Town Supervisor Berndt Leifeld told legislative committee members that ongoing discussions about the reservoir property values are being conducted between attorneys representing the town of Olive and ORPS. Town officials, he said,  are also scheduled to meet and discuss the matter with New York Department of Environmental Protection Commissioner Christopher Ward in October.
            “We will do everything we can to prevent us and you form being in this position next year,” Leifeld told legislative committee members. “All we ask is for extra time to do what is right.”

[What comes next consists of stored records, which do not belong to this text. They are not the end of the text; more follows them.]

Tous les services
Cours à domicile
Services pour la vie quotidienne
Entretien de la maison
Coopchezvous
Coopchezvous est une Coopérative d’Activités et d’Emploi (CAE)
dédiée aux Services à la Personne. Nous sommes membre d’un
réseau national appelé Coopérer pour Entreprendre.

            After the meeting, Leifeld said he and town board members plan to attend the Oct. 9 meeting of the county legislature. “We are going down to the meeting when they vote on it.  We won’t be making speeches, but we will be there to answer their questions, if they have any, and just to stare them in the face when they are making their decision.”


Sparring With The City

            The letter was published in a paid advertisement that appeared in the Daily Freeman on Sunday and appears in this week’s issue of the Olive Press.
            “Local officials have been fully briefed on the findings of the study, as they pertain to the Town of Olive, in private meetings with the DEP,” Ward wrote. “Despite requests to keep details of the study confidential, so as not to help those seeking to do us harm, this vital information has been discussed in public.”

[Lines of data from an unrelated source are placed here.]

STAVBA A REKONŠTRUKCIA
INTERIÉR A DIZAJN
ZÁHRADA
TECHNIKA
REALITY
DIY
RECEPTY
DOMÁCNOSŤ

            Stating that “the threat from terrorists to the Olivebridge Dam is very real,” the letter also defends the DEP’s decision toclose Monument Road in March. “While we have been reluctant to highlight this information,” Ward wrote, “the security agencies that have been charged after 9/11 with protecting our country’s infrastructure have proof that Al Qaeda and other terrorists have studied utilities, including the New York City water system, for vulnerabilities.”
            This letter comes on the heels of a demonstration held at the reservoir on Sept. 15 to protest the March closing of Monument Road which road runs across the top of the dam that is largely responsible for containing the waters of the Ashokan Reservoir. Demonstrators voiced their opposition to the road's closing saying it does more to jeopardize the safety of those forced to use the alternative route, a windy 2 1/2 mile stretch of state route 28A,  than it does to prevent a terrorist act. Among the approximate 150 residents from Olive and other watershed communities who attended the event, were Town Justice Vincent Barringer and Councilpersons Bruce LaMonda and Linda Burkhardt. Other local politicians included Ulster County Democratic Chairman John Parete,  his sons, county Legislators Richard, (D-Accord) and Robert, (D-Boiceville),  and county Legislator Robert Wilkins, (R-Shokan).

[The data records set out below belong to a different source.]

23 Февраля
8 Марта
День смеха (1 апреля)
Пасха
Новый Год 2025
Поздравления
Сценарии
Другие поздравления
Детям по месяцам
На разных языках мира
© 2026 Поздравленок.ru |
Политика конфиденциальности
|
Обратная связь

            “I am really annoyed about the letter,” said La Monda earlier this week. “No member of the town board has ever been briefed about information in the report from the Army Corp of Engineers. We only know there was a report, but we have no idea what was in it.”
            As reported in the last two issues of the Olive Press, La Monda had asked DEP Police Chief Ed Welch for a copy of the report during an Olive Town Board meeting in August that Welch and three other DEP officials, including Deputy Commissioner Mike Principe, attended in order to answer residents’ questions about the closure of Monument Road. Welch, however, refused the request, saying the information was “classified.” When pressed by La Monda, Welch said he would make the report available to Ulster County Sheriff J. Richard Bockelmann, who could then decide whether to share the information with Olive town police and officials.
            “The sheriff never received a copy of the report, and as of noon [this past] Monday, he still hasn’t,” said La Monda.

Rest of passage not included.